Coho salmon are a marvelous game fish that have been prized by Washington anglers for decades.
Although wild coho spawn in smaller streams and tributaries and so are vulnerable to land-use changes, overall wild and hatchery stocks remain abundant throughout Western Washington and are at their annual peak right now in the Columbia River and Puget Sound. Coastal stocks peak a few weeks later, but already are providing action for anglers in places like Grays Harbor and Willapa Bay.
State biologists predict strong coho runs in most regions this year. Preseason forecasts estimated 800,000 mostly hatchery coho from the lower Columbia River, allowing a three-fish daily limit in some tributaries. Coastal runs were forecast at 415,000 and the run to Puget Sound and associated marine waters was forecast at more than 1 million; the limit in those areas is two fish.
In many areas across Western Washington, anglers are allowed to keep only hatchery coho marked by the lack of an adipose fin, which is clipped before the fish are released as juveniles from the hatcheries.
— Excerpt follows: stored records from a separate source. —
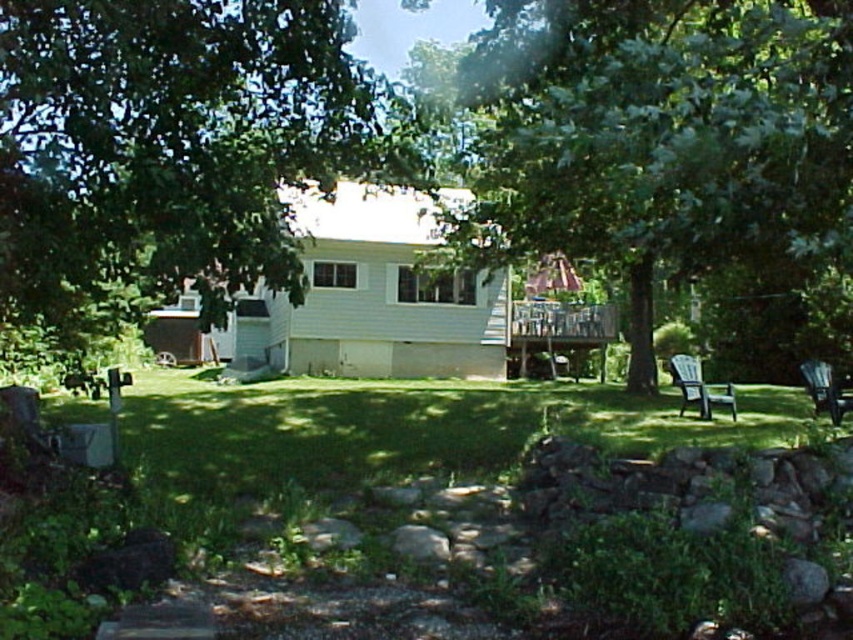 You are standing at the entrance of the house and want to take a photo of the green leafy tree at upper left. Which direction should you face to capture it in the frame?

You should face the upper left direction to capture the green leafy tree at upper left in your photo since it is located at point (178, 147).

You are planning to host a small gathering in your backyard and need to seat guests. You have two chairs available, the green plastic chair at right and the black plastic chair at lower right. Which chair would be more suitable for a taller guest?

The green plastic chair at right is larger in size compared to the black plastic chair at lower right, making it more suitable for a taller guest. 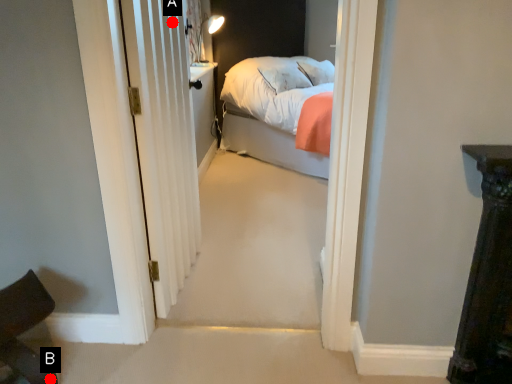 Question: Two points are circled on the image, labeled by A and B beside each circle. Which point is farther from the camera taking this photo?

Choices:
 (A) A is further
 (B) B is further

Answer: (A)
This helps protect wild coho runs that are depressed in many rivers due to long-term loss of their small-stream habitat from agriculture, logging practices and, especially in the Puget Sound basin, urban and suburban development.
"They're so dependent on freshwater habitat because they spend 1 to 2.5 years in freshwater before they go to sea," explains Curt Kraemer, a local Department of Fish and Wildlife salmon expert. "They can be very productive if we give them half a chance. But if we leave them crappy habitat, we can only have crappy coho populations.
"There is still a lot of fishing opportunity and lots of hatchery fish," adds Kraemer, who suggests that anglers "go out and enjoy them and then appreciate what they need and lobby politicians and land managers to protect that."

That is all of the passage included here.